From Muckraker to Bananafish to Opprobrium to Deep Water to this one, Halana #4 – and obviously there were others – there was an entire circuit of editors and an audience who revolved around craft micro-labels like Betley Welcomes Careful Drivers, Swill Radio, Sedimental, Oblique and dozens of others, many of whom released not-even-music music. Halana #4 came out in 1999 and was edited by Chris Rice in Ardmore, PA. His magazine focused primarily on what is somewhat euphemistically called “new music”, which means avant-grade and certainly non-linear music not at all informed by the 4/4 beat, nor from, say, your traditional “rocknroll boogiewoogie”.
The contributing editor was Ian Nagoski, who’d later become a hero of mine with his Canary Records and incredible unearthings of 78rpm records by American immigrants, which he then turned into an expansive series of analog and digital-only releases with all that and more.

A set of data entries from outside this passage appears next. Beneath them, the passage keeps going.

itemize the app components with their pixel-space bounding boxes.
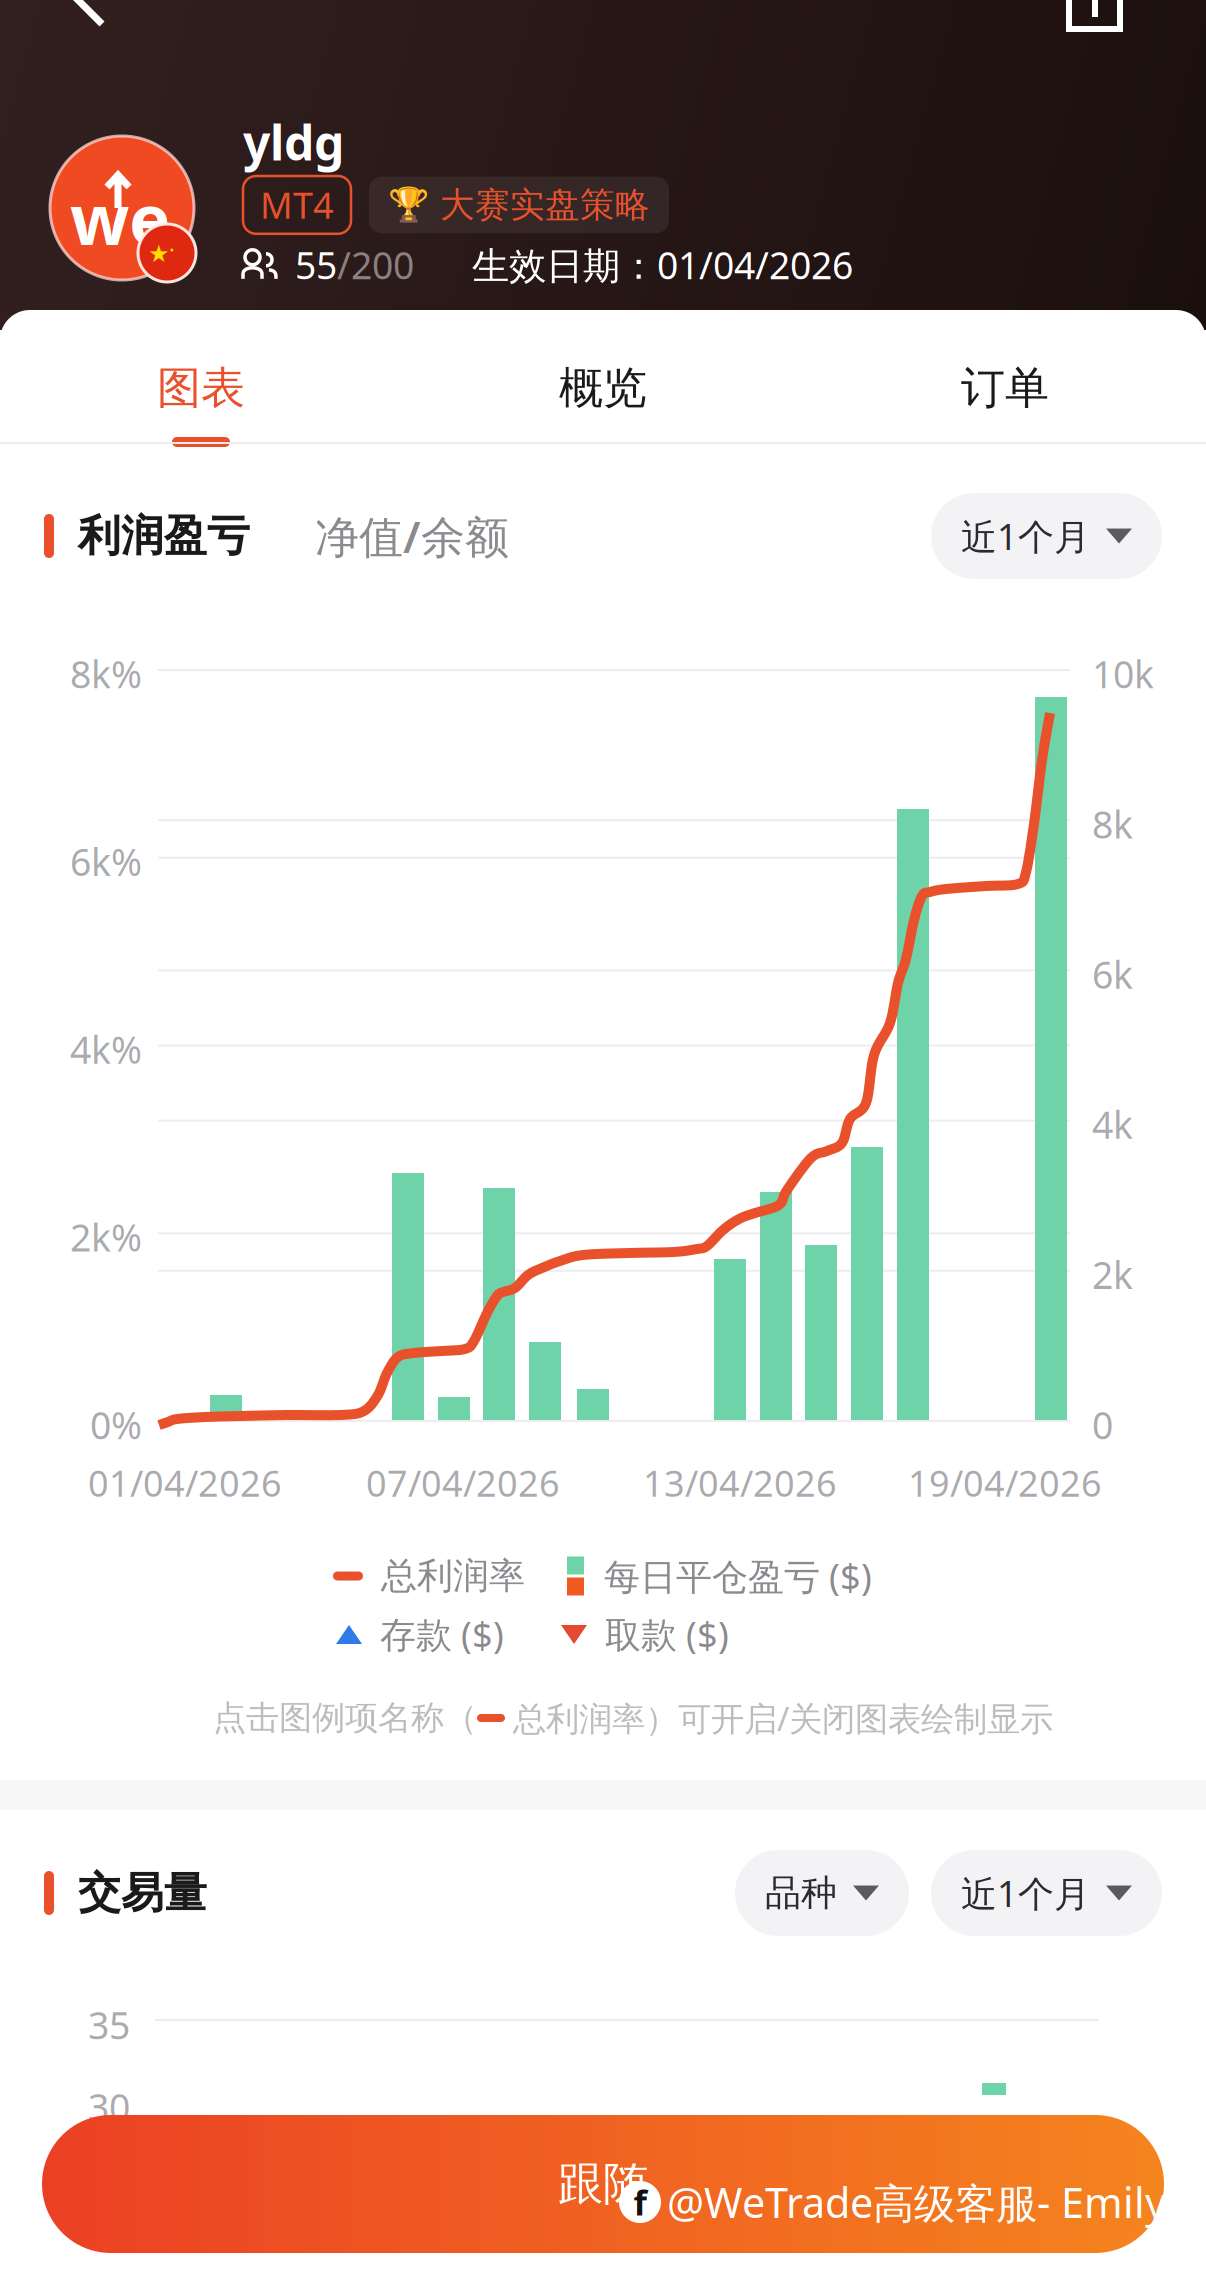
staticText: 交易量	[78, 1867, 207, 1919]
button[interactable]: 总利润率	[333, 1550, 525, 1602]
staticText: 13/04/2026	[643, 1459, 837, 1507]
staticText: 利润盈亏	[78, 510, 250, 562]
button[interactable]: 品种	[735, 1850, 909, 1936]
staticText: 近1个月	[961, 1869, 1090, 1917]
button[interactable]: 图表	[0, 310, 402, 442]
staticText: 总利润率	[381, 1554, 525, 1598]
staticText: 🏆	[388, 186, 430, 224]
staticText: 生效日期：01/04/2026	[472, 240, 853, 290]
button[interactable]: 近1个月	[931, 1850, 1162, 1936]
staticText: 55	[295, 240, 337, 290]
staticText: 概览	[559, 361, 647, 415]
staticText: 19/04/2026	[908, 1459, 1102, 1507]
staticText: 点击图例项名称（	[213, 1698, 477, 1738]
staticText: 存款 ($)	[380, 1610, 504, 1658]
staticText: we	[70, 172, 170, 264]
staticText: 6k	[1092, 949, 1133, 999]
staticText: 8k	[1092, 799, 1133, 849]
staticText: MT4	[260, 181, 334, 229]
button[interactable]: 存款 ($)	[336, 1608, 504, 1660]
button[interactable]: 概览	[402, 310, 804, 442]
button[interactable]: 🏆	[369, 177, 669, 233]
staticText: 近1个月	[961, 512, 1090, 560]
staticText: 2k	[1092, 1250, 1133, 1299]
staticText: 35	[88, 2000, 130, 2050]
staticText: 跟随	[558, 2156, 648, 2212]
staticText: 订单	[961, 361, 1049, 415]
button[interactable]: MT4	[243, 176, 351, 234]
staticText: 01/04/2026	[88, 1459, 282, 1507]
button[interactable]: Share	[1040, 0, 1136, 43]
button[interactable]: 每日平仓盈亏 ($)	[567, 1550, 872, 1602]
button[interactable]: 订单	[804, 310, 1206, 442]
staticText: 30	[88, 2082, 130, 2132]
staticText: 取款 ($)	[605, 1610, 729, 1658]
button[interactable]: 近1个月	[931, 493, 1162, 579]
staticText: 图表	[157, 361, 245, 415]
staticText: 0	[1092, 1400, 1113, 1450]
staticText: 品种	[765, 1871, 837, 1915]
staticText: ★	[148, 240, 170, 267]
staticText: ·	[169, 235, 175, 263]
staticText: 4k%	[70, 1024, 142, 1074]
staticText: 2k%	[70, 1212, 142, 1262]
staticText: @WeTrade高级客服- Emily	[667, 2174, 1166, 2230]
button[interactable]: Back	[40, 0, 136, 42]
button[interactable]: 跟随	[42, 2115, 1164, 2253]
staticText: 6k%	[70, 837, 142, 886]
button[interactable]: 净值/余额	[315, 507, 509, 565]
staticText: /200	[337, 240, 414, 290]
button[interactable]: 取款 ($)	[561, 1608, 729, 1660]
staticText: 8k%	[70, 649, 142, 699]
staticText: 07/04/2026	[366, 1459, 560, 1507]
staticText: 净值/余额	[315, 507, 509, 565]
staticText: 4k	[1092, 1100, 1133, 1149]
staticText: f	[634, 2179, 646, 2225]
staticText: yldg	[243, 110, 344, 174]
staticText: 每日平仓盈亏 ($)	[604, 1552, 872, 1600]
staticText: 0%	[90, 1400, 142, 1450]
staticText: 总利润率）可开启/关闭图表绘制显示	[513, 1696, 1053, 1740]
staticText: 大赛实盘策略	[440, 184, 650, 226]
staticText: 10k	[1092, 649, 1154, 699]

In a similar, fellow traveler sort of vein, the touchstone piece in Halana #4 is a long travelog by Richard Bishop (Sun City Girls), packed with advice and stories and an enumeration of his approach to jaunting across India, Indonesia, Malaysia etc. Ian Nagoski himself writes about saxophonist Joe Maneri and his son Mat, and like any good curator, he got me to check them out 25 years later, something I didn’t do in 1999 when I very first saw this piece and was sort of openly rejecting the world that Halana was marinating in. Check out Maneri’s Paniots Nine from 1998, totally beautiful klezmer/gypsy Greek jazz from another realm. It’s a long piece, but you come out really wanting to HEAR these guys. I sure did, and have more to learn.
There’s a long section of reviews by Chris Rice that takes up the rear of the fanzine. Nothing “rocks” in the least except Mainliner and Major Stars toward the end, and that’s fine as far as it goes. But there is a big heaping helping of praise for Revenant Records, which also just happened to be MY favorite record label in 1999. The rest of the section is lasered-focused on improvisational abstractions, with even most free jazz being too “straight” for Halana. There is a compilation CD in my copy that’s been there since I bought it. I just know I’m gonna hate it and I really like the mag, so why ruin it, right?
Bloodloss might be my favorite major label signing from that period.